A group of investigators exhuming the body of Frank Olson
Frank’s body was exhumed
In 1975, a government commission was formed to investigate past abuses committed by the CIA. Among other incidents, the official report made mention of a scientist who had plunged to his death from a hotel room ten days after being dosed with LSD. That scientist turned out to be Frank Olson.
A year and a half later, the Olson family received a formal apology from President Gerald Ford and a check from the government for $750,000. Nils Olsen recalled how he and his family met with then CIA Chief, William Colby:
“As a result of meeting with William Colby at the CIA, we were given what was supposedly a complete set of documents relating to the events of the last nine days of my father’s life. We learned that he had gone to a retreat in Deep Creek Lake in western Maryland with a group of other scientists. The principle of the meeting was that they were going to be discussing ongoing research, but in fact there were agents in the CIA who were meeting with them who decided that they were gonna give them each a dose of LSD without their knowledge or consent and then see what their reaction was.”
The Olsons learned that the LSD was slipped into an after-dinner liqueur by either Sidney Gottlieb, head of the CIA’s Technical Services Staff, or by his deputy, Dr.

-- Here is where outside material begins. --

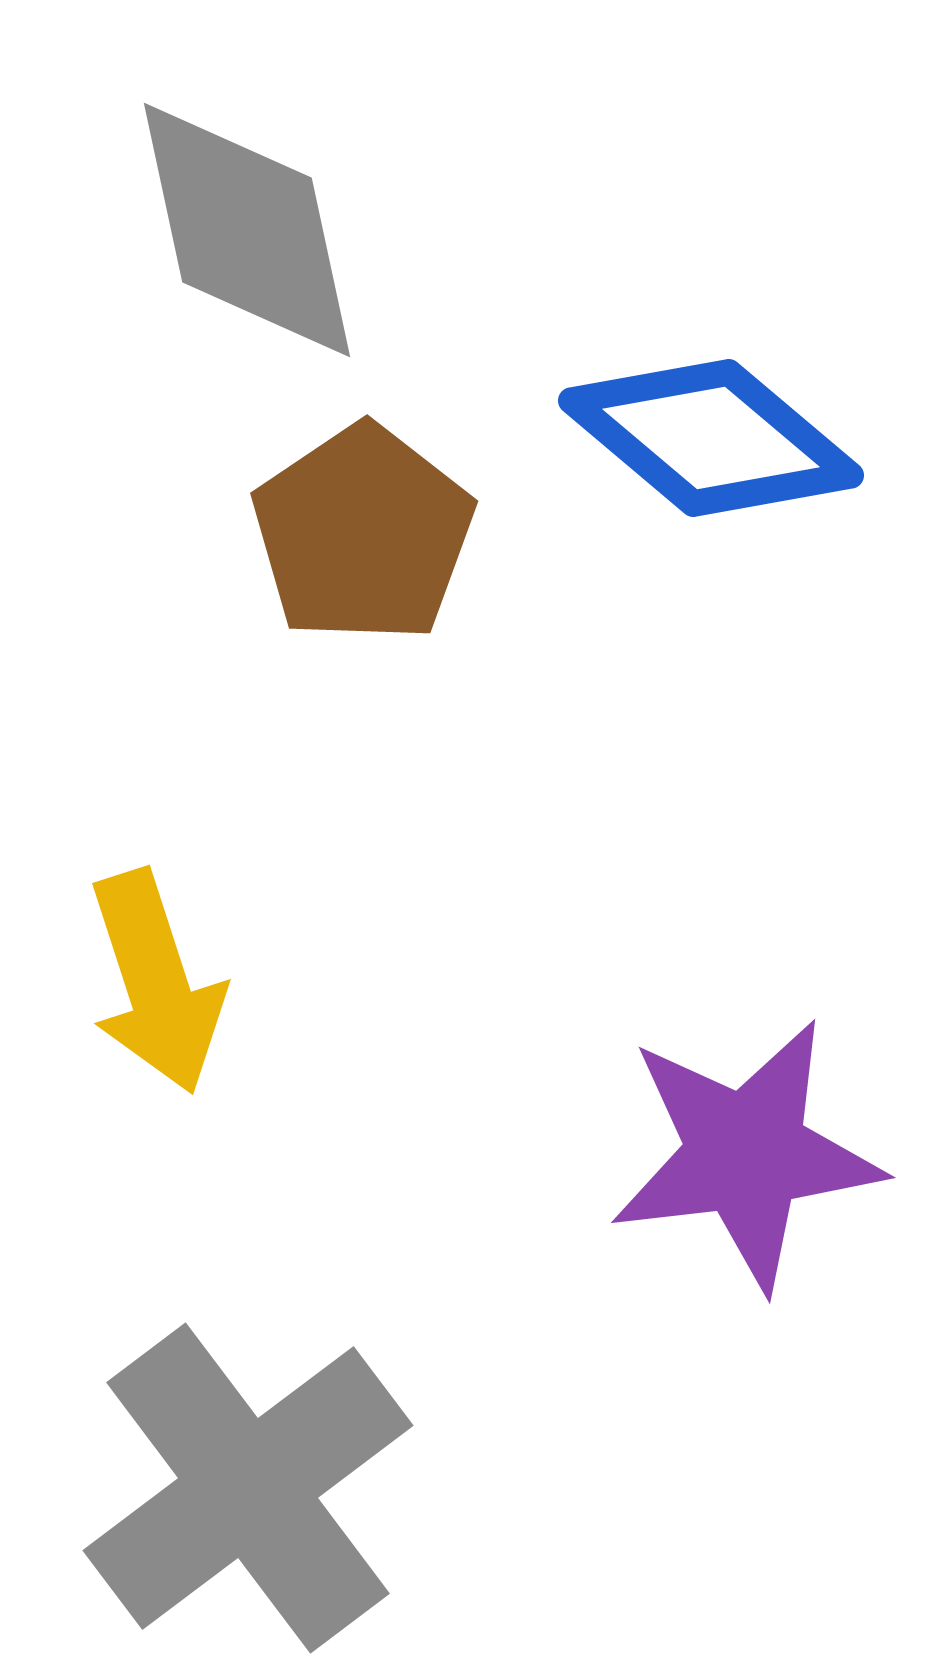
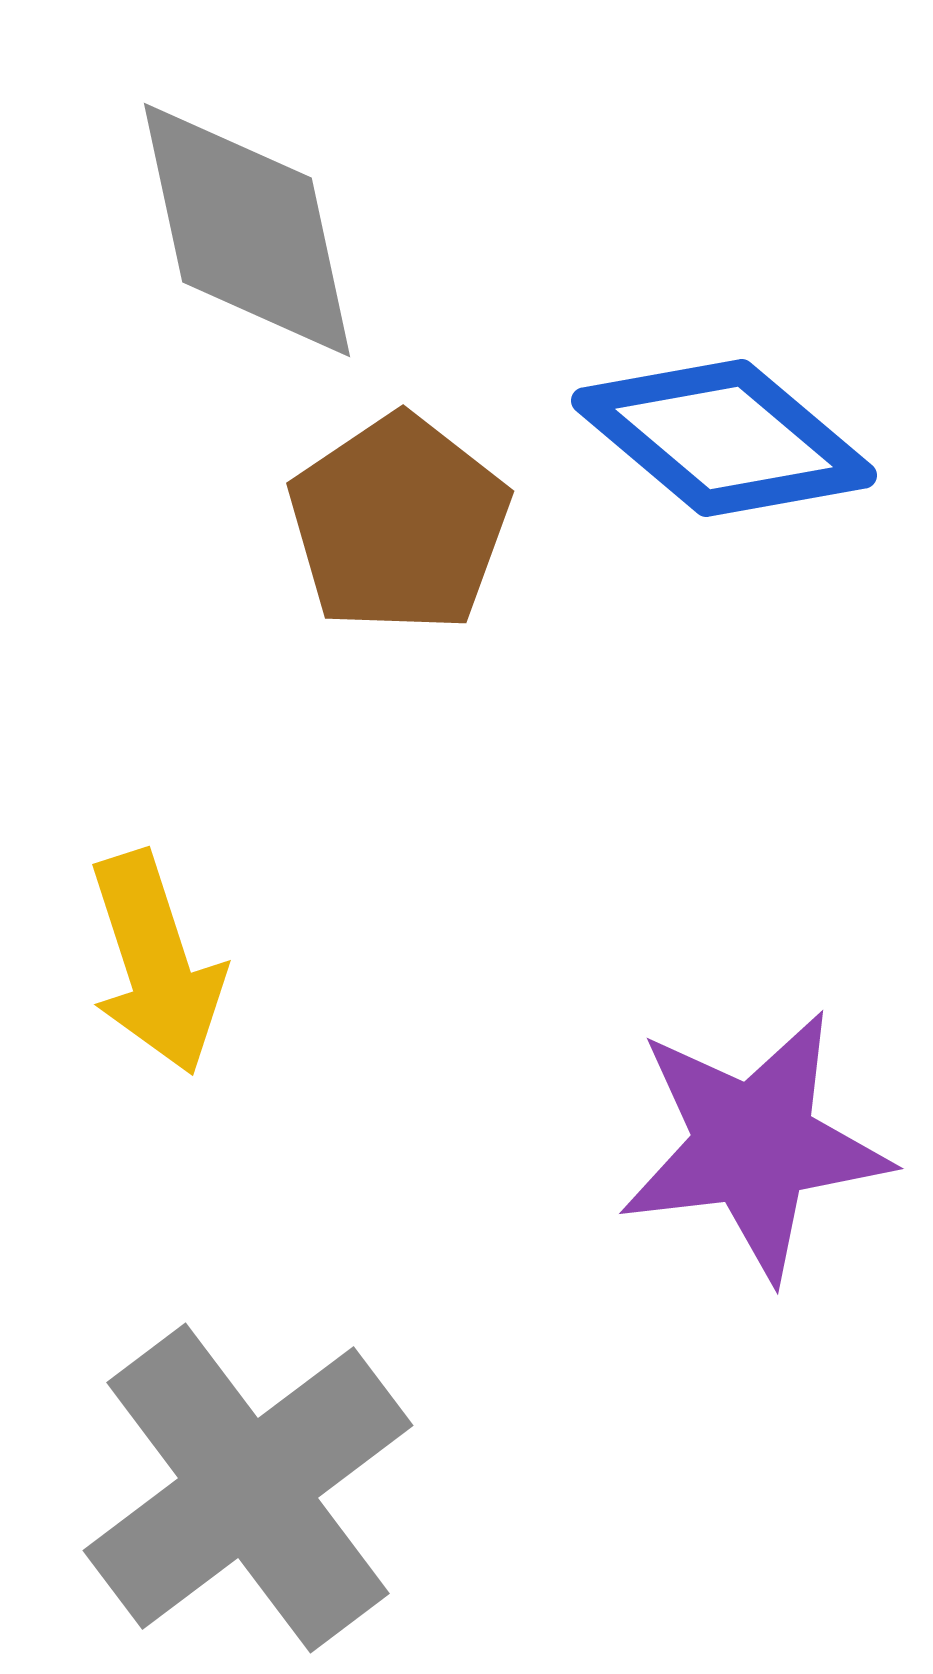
blue diamond: moved 13 px right
brown pentagon: moved 36 px right, 10 px up
yellow arrow: moved 19 px up
purple star: moved 8 px right, 9 px up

Robert Lashbrook. The CIA reportedly feared that the Soviet Union might use LSD on captured CIA agents. Gottlieb believed that his “test” would prepare American spies for that possibility.
The laced drinks were served to eight of the ten scientists present. Some of them, including Frank Olson, were not warned about the test. Within an hour, the LSD began to take effect. According to Nils Olsen, when Gottlieb told the group that their drinks had been spiked with LSD, his father became angry.
“We understood that my father was quite agitated and was having a serious confusion with separating reality from fantasy.”
Less than a week later, Frank made his fatal trip to New York, supposedly suffering from a nervous breakdown. Frank was taken to see Dr. Harold Abramson, an LSD expert, who worked extensively with the CIA. Accompanying Frank were Robert Lashbrook and Frank’s boss, Vincent Ruwett.
Frank remained in New York, and over the next several days, made repeated visits to the doctor’s office. Eric Olsen says his family was dubious about the supposed treatment:
“It’s impossible to deduce what was accomplished in those meetings. And you certainly don’t see any indication that a treatment process was occurring. You can suspect that some kind of assessment process was going on, the process of which was more to protect the CIA’s interests than it was to help my father.”
Nils Olsen said his father was exhibiting strange behavior:
“One of the nights that my father was up in New York, he was having delusions that he was hearing voices and in the middle of the night. He woke up and went and threw all of his identification out and his money.”
Apparently, the pattern continued in the immediate aftermath of Frank’s death. For some unexplained reason, Robert Lashbrook never phoned for help. However, according to Armond Pastore, Lashbrook allegedly did make a disturbing call, which was overheard by the hotel operator:
“In those days all of the calls were manual. You call the operator and you tell her what number you want and she would dial it for you. And then she listened to see that you got connected. When the man in the room called this number he said, ‘Well, he’s gone.’ And the man on the other end said, ‘Well, that’s too bad.’ And they both hung up. I mean, what’s more suspicious than that? You don’t have to be a genius to figure out that there’s something amiss. Or, Hamlet said, ‘There’s something rotten in Denmark.’ I mean, I knew there was something rotten at the hotel that night.”
In 1993, Frank’s widow, Alice, passed away. Eric and Nils had their father’s body moved to rest beside her. But before Frank was re-interred, they asked forensic scientist, James Starrs, to perform an autopsy:
“Quite frankly, we had no idea what the condition of the remains would be after 41 years. We were delighted that the remains were in perfect condition for our analysis.”